TASK INPUTS ->
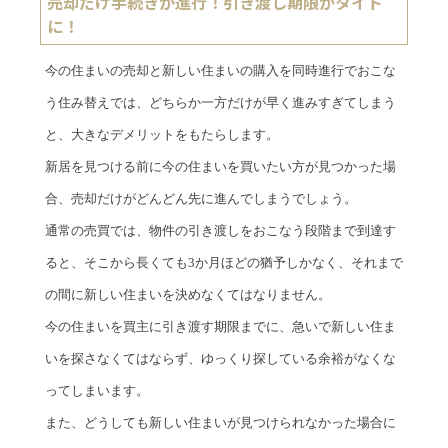
売却だけ手続きが進行！引き渡し期限がタイト
に！
今の住まいの売却と新しい住まいの購入を同時進行でおこな
う住み替えでは、どちらか一方だけが早く進みすぎてしまう
と、大きなデメリットをもたらします。
新居を見つける前に今の住まいを買いたい方が見つかった場
合、売却だけがどんどん先に進んでしまうでしょう。
通常の売買では、物件の引き渡しをおこなう段階まで到達す
ると、そこから長くても3か月ほどの猶予しかなく、それまで
の間に新しい住まいを決めなくてはなりません。
今の住まいを買主に引き渡す期限までに、急いで新しい住ま
いを探さなくてはならず、ゆっくり探している余裕がなくな
ってしまいます。
また、どうしても新しい住まいが見つけられなかった場合に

ABOUT THIS TASK -> Repeat word for word the lines running from the line containing "新居を見つける前に今の住まいを買いたい方が見つかった場" to the end of the entries above, inclusive.

PROBLEM SOLUTION ->
新居を見つける前に今の住まいを買いたい方が見つかった場
合、売却だけがどんどん先に進んでしまうでしょう。
通常の売買では、物件の引き渡しをおこなう段階まで到達す
ると、そこから長くても3か月ほどの猶予しかなく、それまで
の間に新しい住まいを決めなくてはなりません。
今の住まいを買主に引き渡す期限までに、急いで新しい住ま
いを探さなくてはならず、ゆっくり探している余裕がなくな
ってしまいます。
また、どうしても新しい住まいが見つけられなかった場合に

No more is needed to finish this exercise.